Forse, dice un giorno il demone mentre guarda il cottage che avevano appena acquistato, anche per loro era arrivato il momento di cambiare. Decidono di comune accordo di darci un taglio con la magia, iniziano, o almeno ci provano, a vivere come due umani nella media, se non si conta che non invecchiano, che il cottage sembra contare molte più stanze del dovuto — cosa che farebbe ammattire qualsiasi geometra — e che la lavatrice è tanto benedetta quanto maledetta. 

Per ora, Crowley è ripreso con mano ferma da chiunque tutte le volte che solleva qualcosa più pesante di un foglio di carta. Questo perché Aziraphale afferma che, seppure le bruciature siano guarite quasi del tutto, le ali ci mettono molto più tempo. Crowley è ancora debole e fragile ma l’angelo gli assicura che stanno guarendo, che lui sta guarendo. Aziraphale gli dice che passerà presto e Crowley gli crede. 

(Per “essere ripreso con mano ferma” s’intende che il demone viene spesso fermato da qualsiasi atto che possa sembrare anche solo lontanamente Stancante — con una necessaria lettera maiuscola — nei modi più disparati. Gli aneddoti più esilaranti, per tutti meno che per il demone, sono quella volta in cui Shadwell lo aveva sollevato e trasportato fino al divano come un sacco di patate, dopo averlo sorpreso a cercare di recuperare alcuni dei suoi strumenti musicali per portarli in macchina. A poco erano servite le proteste, minacce, le (finte) maledizioni, l’uomo e Tracy lo avevano avvolto in una coperta talmente stretta da far sembrare il demone l’anello mancante fra l’occulto e un burrito. 

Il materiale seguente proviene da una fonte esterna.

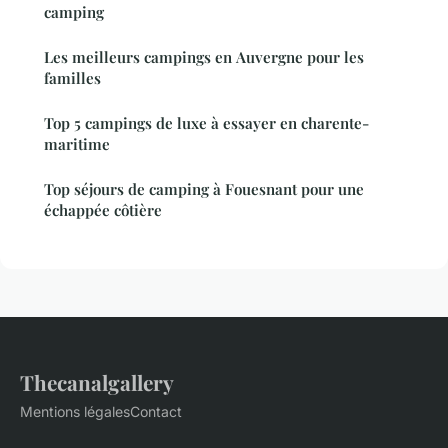
camping
Les meilleurs campings en Auvergne pour les
familles
Top 5 campings de luxe à essayer en charente-
maritime
Top séjours de camping à Fouesnant pour une
échappée côtière
Thecanalgallery
Mentions légales
Contact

La seconda volta — Aziraphale ancora la racconta quando si ritrovano per Natale — era stato quando il demone si era incamminato fino al suo appartamento per recuperare la Bentley. Newt e Shadwell, le sue autoproclamate guardie del corpo, lo avevano seguito per tutto il tragitto cercando di non farsi notare. Crowley ovviamente se ne era accorto, ma aveva fatto finta di niente. Questo, finché Newt non aveva preso le chiavi della macchina. 
A poco erano servite le proteste dei due, Crowley si era, letteralmente, ancorato alla macchina strillando: 
“Neanche tra un milione di anni, neanche una piscina piena di acqua santa mi convincerà a lasciarti guidare la mia bambina. Ho visto cosa fai ai computer, non ti lascerò neanche sfiorare con un dito l’amore della mia vita!” 
“Ma senti un po’, e dire che credevo di essere io l’amore della tua vita!” Sbuffa, quel bastardo di Aziraphale, apparendo dal nulla. 
“Angelo, adesso non è il momento, — e comunque se tu hai abbastanza amore per me e Crawly io ne ho per te e la Bentley — il punto è che nessuno oltre me può guidare la mia ragazza.” 

Crowley non sapeva cosa fosse successo. Sapeva solo di essersi ritrovato nel sedile del passeggero, un’Anathema nervosa e sudata stava guidando lentamente la Bentley per le strade di Londra. Nonostante fosse un vecchio modello, quindi terribilmente difficile da guidare, la ragazza maneggiò la macchina in modo eccelso, soprattutto considerando che Crowley aveva osservato ogni suo movimento con l’espressione di un serpente che punta un topolino.) 

 

 

 

 

 Ci sono serate tranquille, adesso. 
Pomeriggi assolati, giorni spensierati, notti trascorse sorseggiando del vino costoso mentre si raccontavano vecchi aneddoti. 
Quando Crowley ispeziona il suo giardino, le piante tremano sotto il suo sguardo.  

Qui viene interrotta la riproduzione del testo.